The underlying problem in Git is that commit-msg
hooks are not called for merge commits without conflicts.
However, the prepare-commit-msg
is called for (any) merge commits. So what I currently do to get Gerrit's Change-Id
also added to merge commits without conflicts is to use a prepare-commit-msg
hook like this:
#!/bin/sh
if [ "$2" = "merge" -a -f .git/MERGE_MSG ]; then
# Explicitly call Gerrit's commit-msg hook for merge commits.
.git/hooks/commit-msg "$1"
fi
The check for .git/MERGE_MSG
ensures that commit-msg
will not be called if amending a merge commit, because in that case that hook is called directly by Git anyway.

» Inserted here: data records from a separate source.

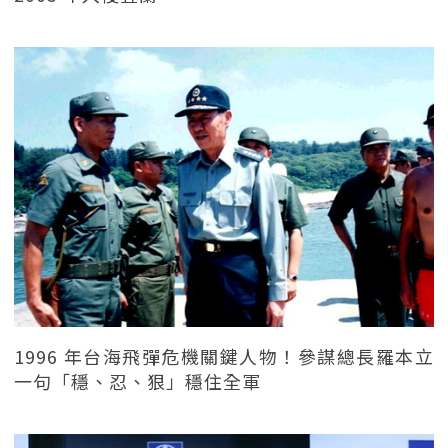
1996 年台海飛彈危機關鍵人物！參謀總長羅本立
一句「穩、忍、狠」穩住全軍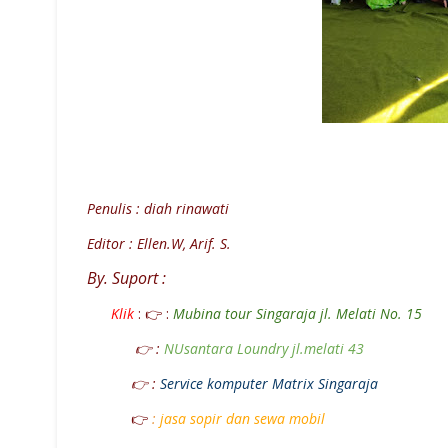
Penulis : diah rinawati
Editor :
Ellen.W,
Arif. S.
By. Suport :
Klik
: 👉 :
Mubina tour Singaraja jl. Melati No. 15
👉 :
NUsantara Loundry jl.melati
43
👉 :
Service komputer Matrix Singaraja
👉
:
jasa sopir dan sewa mobil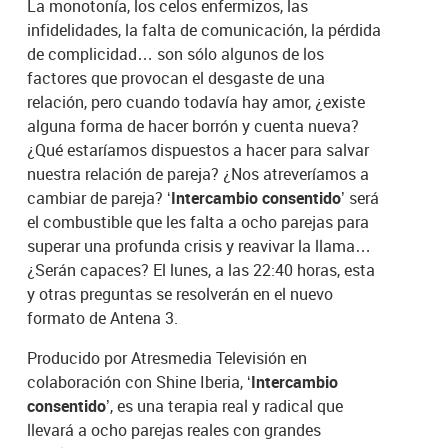
La monotonía, los celos enfermizos, las
infidelidades, la falta de comunicación, la pérdida
de complicidad… son sólo algunos de los
factores que provocan el desgaste de una
relación, pero cuando todavía hay amor, ¿existe
alguna forma de hacer borrón y cuenta nueva?
¿Qué estaríamos dispuestos a hacer para salvar
nuestra relación de pareja? ¿Nos atreveríamos a
cambiar de pareja?
‘Intercambio consentido’
será
el combustible que les falta a ocho parejas para
superar una profunda crisis y reavivar la llama…
¿Serán capaces? El lunes, a las 22:40 horas, esta
y otras preguntas se resolverán en el nuevo
formato de Antena 3.
Producido por Atresmedia Televisión en
colaboración con Shine Iberia,
‘Intercambio
consentido’
, es una terapia real y radical que
llevará a ocho parejas reales con grandes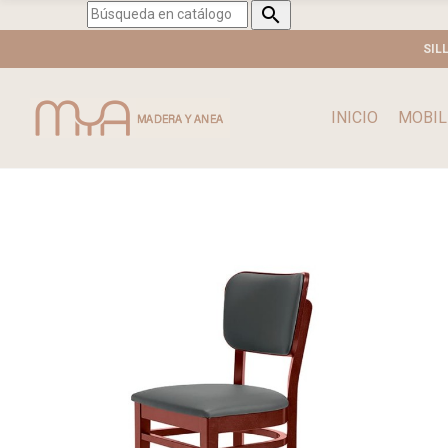

SIL
INICIO
MOBIL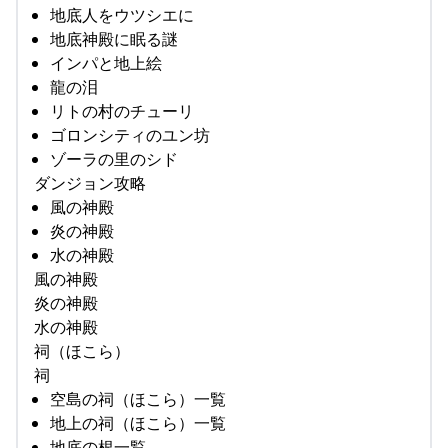
地底人をウツシエに
地底神殿に眠る謎
インパと地上絵
龍の泪
リトの村のチューリ
ゴロンシティのユン坊
ゾーラの里のシド
ダンジョン攻略
風の神殿
炎の神殿
水の神殿
風の神殿
炎の神殿
水の神殿
祠（ほこら）
祠
空島の祠（ほこら）一覧
地上の祠（ほこら）一覧
地底の根一覧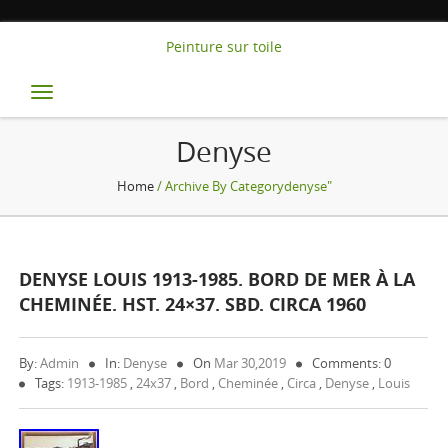
Peinture sur toile
Toggle
navigation
Denyse
Home
/ Archive By Categorydenyse"
DENYSE LOUIS 1913-1985. BORD DE MER À LA
CHEMINÉE. HST. 24×37. SBD. CIRCA 1960
By:
Admin
In:
Denyse
On
Mar 30,2019
Comments: 0
Tags:
1913-1985
,
24x37
,
Bord
,
Cheminée
,
Circa
,
Denyse
,
Louis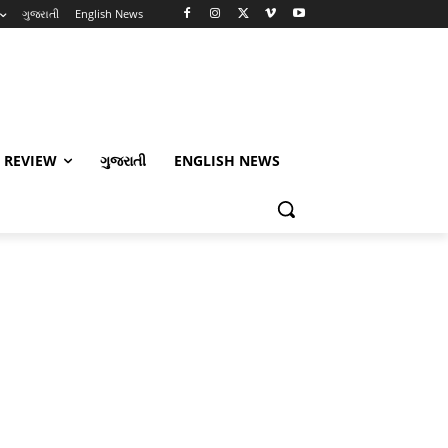
ગુજરાતી
English News
 REVIEW
ગુજરાતી
ENGLISH NEWS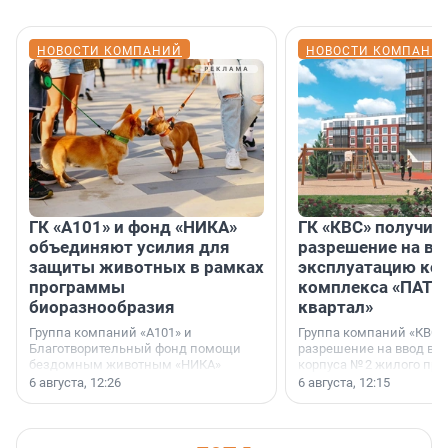
НОВОСТИ КОМПАНИЙ
НОВОСТИ КОМПАНИ
ГК «А101» и фонд «НИКА»
ГК «КВС» получил
объединяют усилия для
разрешение на вв
защиты животных в рамках
эксплуатацию кор
программы
комплекса «ПАТИ
биоразнообразия
квартал»
Группа компаний «А101» и
Группа компаний «КВС»
Благотворительный фонд помощи
разрешение на ввод в 
бездомным животным «НИКА»
корпуса № 2 жилого про
заключили соглашение о
Уютный квартал», расп
6 августа, 12:26
6 августа, 12:15
стратегическом сотрудничестве.
Всеволожском районе
Ленинградской области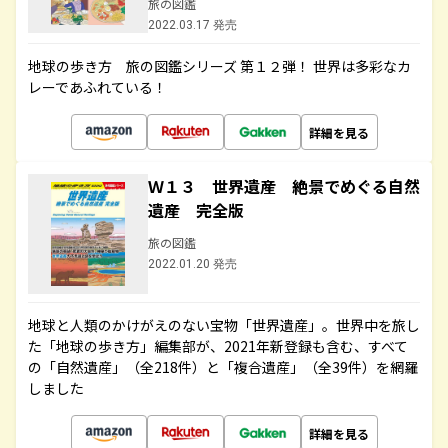
旅の図鑑
2022.03.17 発売
地球の歩き方 旅の図鑑シリーズ 第１２弾！ 世界は多彩なカ
レーであふれている！
詳細を見る
Ｗ１３ 世界遺産 絶景でめぐる自然
遺産 完全版
旅の図鑑
2022.01.20 発売
地球と人類のかけがえのない宝物「世界遺産」。世界中を旅し
た「地球の歩き方」編集部が、2021年新登録も含む、すべて
の「自然遺産」（全218件）と「複合遺産」（全39件）を網羅
しました
詳細を見る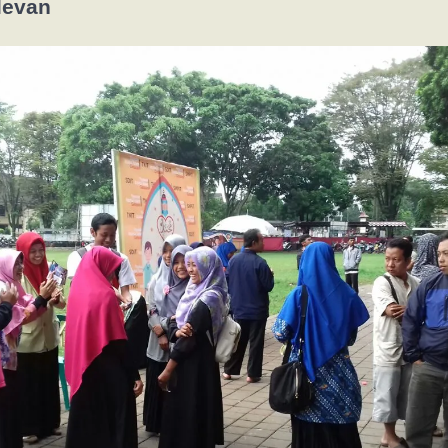
levan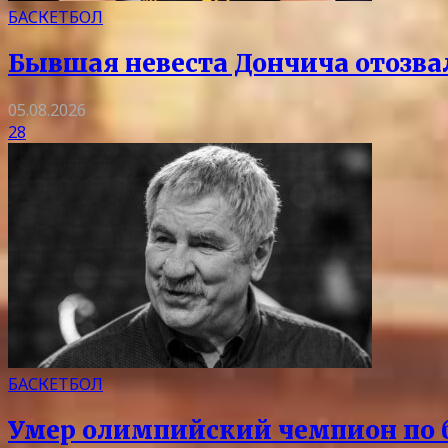
БАСКЕТБОЛ
Бывшая невеста Дончича отозва
05.08.2026
28
БАСКЕТБОЛ
Умер олимпийский чемпион по 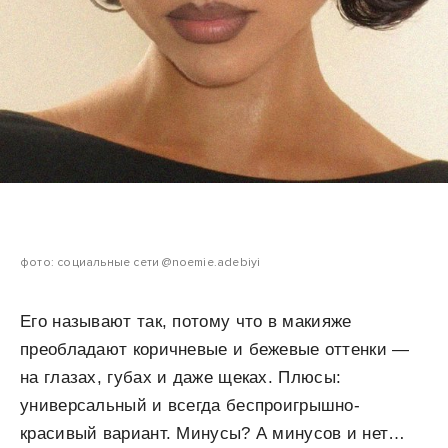
фото: социальные сети @noemie.adebiyi
Его называют так, потому что в макияже
преобладают коричневые и бежевые оттенки —
на глазах, губах и даже щеках. Плюсы:
универсальный и всегда беспроигрышно-
красивый вариант. Минусы? А минусов и нет…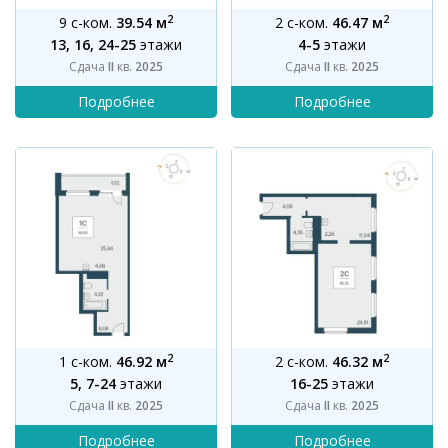
2
2
9 с-ком.
39.54 м
2 с-ком.
46.47 м
13, 16, 24-25
этажи
4-5
этажи
Сдача
II
кв.
2025
Сдача
II
кв.
2025
2
2
1 с-ком.
46.92 м
2 с-ком.
46.32 м
5, 7-24
этажи
16-25
этажи
Сдача
II
кв.
2025
Сдача
II
кв.
2025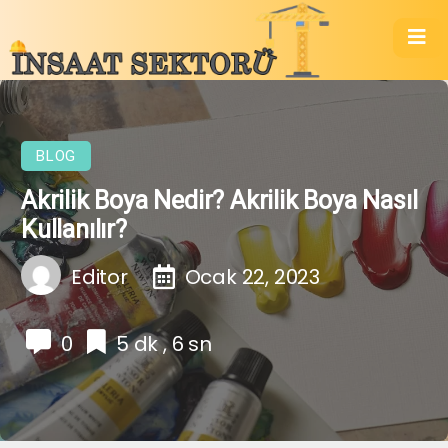
BLOG
Akrilik Boya Nedir? Akrilik Boya Nasıl
Kullanılır?
Editor
Ocak 22, 2023
0
5 dk , 6 sn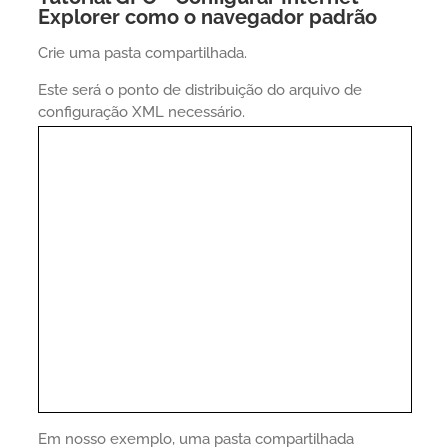
Explorer como o navegador padrão
Crie uma pasta compartilhada.
Este será o ponto de distribuição do arquivo de
configuração XML necessário.
Em nosso exemplo, uma pasta compartilhada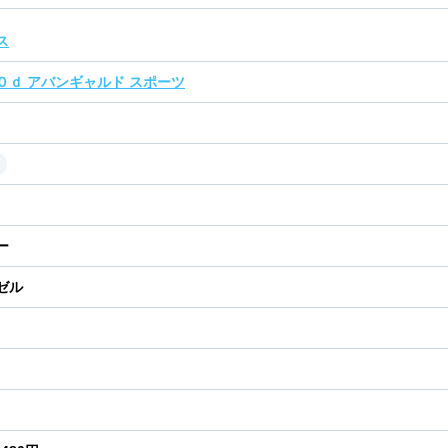
ス
０ｄ アバンギャルド スポーツ
ー
ゼル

Note that for merge commits with conflicts this approach will result in commit-msg
being called twice, once as part of this prepare-commit-msg
hook and once by Git when it calls commit-msg
after committing the conflicts resolution, but that does not cause any problems as Gerrit's commit-msg
hook checks whether the Change-Id
has already been added and does not add it again if that's the case.
If you're now asking your self why Gerrit does not simply use only a prepare-commit-msg
hook to add the Change-Id
, I guess that just to prevent the user from accidentally deleting the Change-Id
from the commit message. Adding it as part of a commit-msg
hook after the editor has closed is just safer.